Bergman's film takes a close look at Borg, a proudly intellectual professor of science who is described by everyone, including his son and daughter-in-law, as cold and void of any emotional attachment. He decides to take a reflective drive from Stockholm, Sweden to Lund University, where he will be receiving his honorary award. Accompanied by Marianne and a trio of happy-go-lucky youngsters headed to Italy, his journey becomes a painful examination of his past, and in his reflective dreams we see how his intellectual superiority spared him from real, meaningful relationships with other human beings.
"He's on such a terribly high level, and I feel so worthless," says Sara, a cousin who Borg almost marries before she opts to marry his brother, Sigfrid, instead. Borg has no interest in taking joy out of the small things in life, such as eating from a patch of wild strawberries near the backwoods of his childhood home, and Sigfrid is the perfect alternative - a lewd man's man.
Borg's punishment - for knowing all of the answers, for understanding other human beings more than they understand themselves, for constantly engaging in intellectual activities and tossing aside simple pleasures - is loneliness. His wife is dead, his son despises him, and his very elderly mother seems even colder than Borg himself. As the professor arrives at the end of his life, he is disillusioned and haunted by his empty past. Yes, he is being awarded for his intellectual achievements, but where is the love? His son, Evald, has grown into an even colder version of his father, and the happy-go-lucky trio, who at first appear mildly annoying, ultimately represent the sort of joyous carelessness that Borg secretly envies.
In short, Wild Strawberries is an examination of that special breed of men who are so obsessed with their own intellectual abilities that they often defer from social situations, preferring to be alone with themselves and bask in their own brilliance.
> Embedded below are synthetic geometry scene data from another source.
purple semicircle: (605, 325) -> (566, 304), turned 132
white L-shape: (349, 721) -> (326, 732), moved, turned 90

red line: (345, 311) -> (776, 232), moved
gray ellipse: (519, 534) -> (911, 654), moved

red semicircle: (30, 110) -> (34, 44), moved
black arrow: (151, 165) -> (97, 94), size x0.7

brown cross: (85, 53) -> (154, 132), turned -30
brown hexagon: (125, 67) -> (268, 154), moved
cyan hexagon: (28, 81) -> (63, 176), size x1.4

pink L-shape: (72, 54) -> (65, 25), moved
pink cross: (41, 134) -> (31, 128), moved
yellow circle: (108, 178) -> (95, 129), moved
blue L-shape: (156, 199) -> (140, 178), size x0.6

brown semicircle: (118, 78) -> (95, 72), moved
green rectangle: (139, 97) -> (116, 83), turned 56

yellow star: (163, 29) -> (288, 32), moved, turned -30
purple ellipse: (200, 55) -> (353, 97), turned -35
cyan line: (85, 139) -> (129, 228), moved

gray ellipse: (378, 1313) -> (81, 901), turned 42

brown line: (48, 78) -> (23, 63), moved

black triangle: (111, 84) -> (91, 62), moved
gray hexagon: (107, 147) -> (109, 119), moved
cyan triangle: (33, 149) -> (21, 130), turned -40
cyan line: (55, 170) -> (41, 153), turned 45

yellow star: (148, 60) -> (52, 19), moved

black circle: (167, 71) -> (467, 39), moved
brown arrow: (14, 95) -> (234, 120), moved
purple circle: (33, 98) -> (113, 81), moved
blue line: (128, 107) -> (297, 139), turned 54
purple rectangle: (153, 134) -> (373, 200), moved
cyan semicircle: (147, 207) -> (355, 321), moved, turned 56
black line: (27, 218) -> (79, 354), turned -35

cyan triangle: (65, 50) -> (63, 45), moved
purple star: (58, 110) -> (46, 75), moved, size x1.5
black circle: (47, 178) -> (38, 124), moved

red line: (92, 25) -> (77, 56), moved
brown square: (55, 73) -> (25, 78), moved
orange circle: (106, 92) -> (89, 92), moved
And, eventually, that is exactly where they are at the end of their lives - alone, with themselves.
Borg finds redemption in the finale of Wild Strawberries. "If I have been feeling worried or sad during the day, I have a habit of recalling scenes from childhood to calm me. So it was this evening," says Borg as he shuts his weary eyes. We are treated to his own portion of nostalgia, a topic I explored in some detail in last evening's post.
The film left such an impression on me because the internal struggle between the intellectual self and the emotional self is a topic that I have been writing about for a long time - in fact, due to my incredible reaction to Wild Strawberries, I will soon post a series of articles I have written in recent years about loneliness, alienation, and the struggle mentioned above. How does one resist conformation and promote individuality and yet keep away from total alienation and loneliness? Borg only began asking this question in the final chapters of his long, cold life; hopefully, by exploring the issue now, I can spare myself a cold future.
By the way, it's no wonder Woody Allen gets his inspiration from Ingmar Bergman. His films are, more or less, comedic explorations of Bergman's fascinating thematic ideas. Tomorrow night I am going to see Allen's Annie Hall (1977), one of my all-time favorite films, at the legendary Paramount Theatre downtown, as part of their 2009 Summer Film Series.
I've seen many classic movies at the Paramount, including incredible 70 MM prints of 2001: A Space Odyssey (1968, Stanley Kubrick) and Lawrence of Arabia (1962, David Lean), as well as The Godfather (1972, Francis Ford Coppola), The 400 Blows (1959, Francois Truffaut), Die Hard (1988, John McTiernan), The Last Temptation of Christ (1988, Martin Scorsese) and Breakfast at Tiffany's (1961, Blake Edwards). Needless to say, it is one of the finest theaters in Central Texas, and offers rich cinematic experiences of classic films during the summer.